- Three-quarter view of the second Il-54 prototype

General information
- Type: Bomber
- National origin: Soviet Union
- Manufacturer: Ilyushin
- Number built: 2

History
- First flight: 3 April 1955

= Ilyushin Il-54 =

Soviet transonic bomber

The Il-54 was a transonic bomber developed in the USSR in the 1950s. Only two examples were built before the project was abandoned.

==Design and development==
The Council of Ministers issued a directive to OKB-115, for a transonic bomber prototype to be submitted for State Acceptance Trials in July 1954. The design of this bomber went through several stages before settling on the final configuration.

The Il-54, as built, had a very thin 45 degree swept wing with anhedral, which was shoulder-mounted on the fuselage. The Lyulka AL-7 engines were housed in slim, pylon mounted, pods at approximately 1/3 span. Because the wings and engine nacelles were too small to house a conventional undercarriage, the Il-54 used a bicycle undercarriage arrangement, with nose and main gear units on the centreline of the aircraft, at each end of the bomb bay. This arrangement meant a conventional rotating takeoff would be impossible. To enable the Il-54 to take off, in a reasonable runway length, the main gear knelt and the nose gear extended to give the ideal angle of incidence for takeoff (10 degrees).
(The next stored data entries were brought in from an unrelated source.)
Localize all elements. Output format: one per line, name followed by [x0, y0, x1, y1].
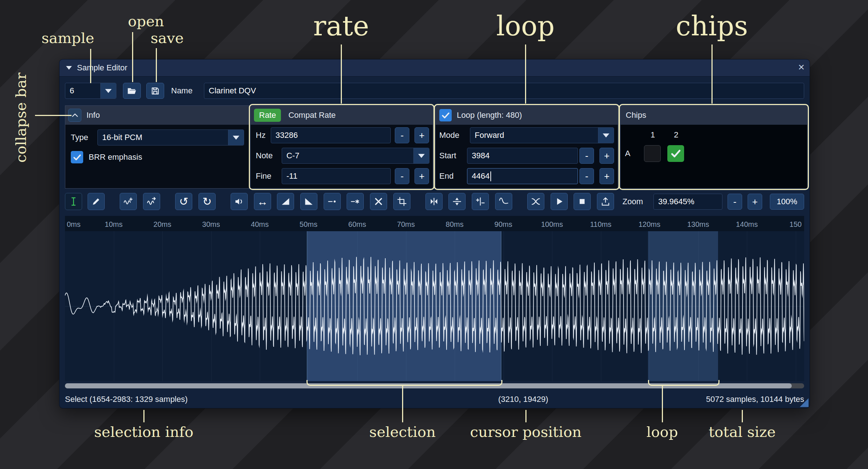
annotation-line-loop-region [662, 385, 663, 422]
waveform-area[interactable] [65, 231, 804, 381]
trim-button[interactable] [393, 193, 410, 210]
window-collapse-icon[interactable] [66, 66, 72, 70]
annotation-line-loop [525, 44, 526, 104]
crossfade-button[interactable] [527, 193, 544, 210]
timeline-tick: 130ms [687, 220, 709, 229]
loop-panel-body: Mode Forward Start - + End 4464 - + [436, 125, 618, 188]
loop-mode-select[interactable]: Forward [470, 127, 614, 143]
annotation-open: open [128, 13, 164, 29]
silence-insert-icon [327, 197, 337, 206]
hz-plus-button[interactable]: + [414, 127, 429, 143]
annotation-line-open [132, 32, 133, 82]
loop-start-minus-button[interactable]: - [579, 148, 594, 164]
annotation-bracket-loop [648, 380, 720, 386]
loop-start-plus-button[interactable]: + [599, 148, 614, 164]
type-select[interactable]: 16-bit PCM [97, 129, 244, 146]
annotation-line-sample [90, 49, 91, 83]
upload-button[interactable] [597, 193, 614, 210]
rate-toggle-button[interactable]: Rate [254, 109, 281, 122]
fine-input[interactable] [282, 168, 391, 184]
filter-button[interactable] [495, 193, 512, 210]
timeline-tick: 40ms [251, 220, 269, 229]
sample-number-select[interactable]: 6 [65, 83, 116, 99]
annotation-line-total-size [742, 410, 743, 422]
annotation-line-save [156, 48, 157, 82]
edit-mode-select-button[interactable] [65, 193, 82, 210]
note-select[interactable]: C-7 [282, 148, 429, 164]
hz-input[interactable] [271, 127, 391, 143]
apply-silence-button[interactable] [347, 193, 364, 210]
check-icon [441, 111, 451, 120]
redo-button[interactable]: ↻ [198, 193, 216, 210]
rate-panel-body: Hz - + Note C-7 Fine - + [251, 125, 433, 188]
dropdown-arrow-icon [100, 83, 116, 98]
resize-button[interactable] [120, 193, 137, 210]
invert-button[interactable] [448, 193, 466, 210]
zoom-reset-button[interactable]: 100% [770, 194, 804, 210]
silence-apply-icon [350, 197, 360, 206]
timeline-ruler: 0ms10ms20ms30ms40ms50ms60ms70ms80ms90ms1… [65, 216, 804, 231]
annotation-sample: sample [42, 30, 94, 46]
wave-resize-icon [123, 197, 133, 206]
loop-end-label: End [439, 168, 454, 185]
chip-a-slot-2-checkbox[interactable] [667, 145, 684, 162]
brr-emphasis-checkbox[interactable] [71, 151, 83, 163]
normalize-button[interactable]: ↔ [254, 193, 271, 210]
timeline-tick: 120ms [639, 220, 660, 229]
close-button[interactable]: × [798, 61, 805, 73]
loop-panel-title: Loop (length: 480) [457, 111, 522, 120]
zoom-in-button[interactable]: + [748, 194, 762, 210]
hz-label: Hz [256, 127, 266, 144]
annotation-selection: selection [369, 424, 436, 440]
sample-name-input[interactable] [204, 83, 804, 99]
hz-minus-button[interactable]: - [395, 127, 409, 143]
zoom-out-button[interactable]: - [728, 194, 742, 210]
loop-mode-value: Forward [470, 128, 598, 143]
signedness-button[interactable] [472, 193, 489, 210]
fade-out-button[interactable] [300, 193, 317, 210]
open-button[interactable] [123, 83, 141, 99]
window-title: Sample Editor [77, 63, 127, 73]
annotation-line-selection-info [143, 410, 144, 422]
delete-button[interactable] [370, 193, 387, 210]
save-button[interactable] [146, 83, 164, 99]
loop-end-plus-button[interactable]: + [599, 168, 614, 184]
chips-column-2-label: 2 [667, 128, 685, 142]
chip-a-slot-1-checkbox[interactable] [644, 145, 661, 162]
chips-panel-header: Chips [621, 106, 807, 125]
fine-plus-button[interactable]: + [414, 168, 429, 184]
info-panel-header: Info [65, 106, 249, 125]
dropdown-arrow-icon [413, 148, 429, 163]
status-selection-info: Select (1654-2983: 1329 samples) [65, 393, 188, 406]
resample-button[interactable] [143, 193, 160, 210]
sample-number-value: 6 [65, 83, 100, 98]
rate-panel-title: Compat Rate [288, 111, 336, 120]
titlebar[interactable]: Sample Editor × [59, 59, 810, 77]
undo-button[interactable]: ↺ [175, 193, 192, 210]
fade-in-button[interactable] [277, 193, 294, 210]
play-icon [554, 197, 564, 206]
loop-end-minus-button[interactable]: - [579, 168, 594, 184]
amplify-button[interactable] [231, 193, 248, 210]
fade-in-icon [281, 197, 290, 206]
crop-trim-icon [397, 197, 407, 206]
pencil-icon [91, 197, 101, 206]
loop-end-input[interactable]: 4464 [467, 168, 578, 184]
preview-play-button[interactable] [551, 193, 568, 210]
loop-start-input[interactable] [467, 148, 578, 164]
annotation-rate: rate [313, 12, 369, 39]
insert-silence-button[interactable] [324, 193, 341, 210]
check-icon [670, 148, 682, 159]
loop-enable-checkbox[interactable] [439, 109, 452, 121]
reverse-button[interactable] [425, 193, 443, 210]
fine-minus-button[interactable]: - [395, 168, 409, 184]
zoom-input[interactable] [653, 194, 722, 210]
preview-stop-button[interactable] [574, 193, 591, 210]
annotation-loop: loop [496, 12, 555, 39]
edit-mode-draw-button[interactable] [88, 193, 105, 210]
timeline-tick: 60ms [348, 220, 366, 229]
rate-panel-header: Rate Compat Rate [251, 106, 433, 125]
filter-wave-icon [499, 197, 509, 206]
reverse-icon [429, 197, 439, 206]
window-resize-handle[interactable] [800, 398, 809, 407]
Flight trials of the Il-54 commenced in April 1955 with test pilot Vladimir Kokkinaki at the controls. Difficult handling during the landing run was rectified by modifying the undercarriage.

Production of the Il-54 was not proceeded with, due to competition from Yak-25 derivatives, and the belief that crewed aircraft would soon be replaced by missiles.

Booked to fly in the flypast at Tushino Airfield in 1956, the Il-54 was dropped from the flying programme. The aircraft was then shown to a US military delegation at Kubinka. The delegation was told that the Il-54 was the Il-149, as part of a deception programme. As a result, the Il-54 was assigned far more importance than it actually warranted, and was assigned the NATO reporting name ("Blowlamp") after it had ceased flying.

==Variants==
Datafrom:OKB Ilyushin
- Il-54T - Torpedo Bomber (project)
- Il-54U - Trainer (project)
- Il-54R - Photo-Reconnaissance (project)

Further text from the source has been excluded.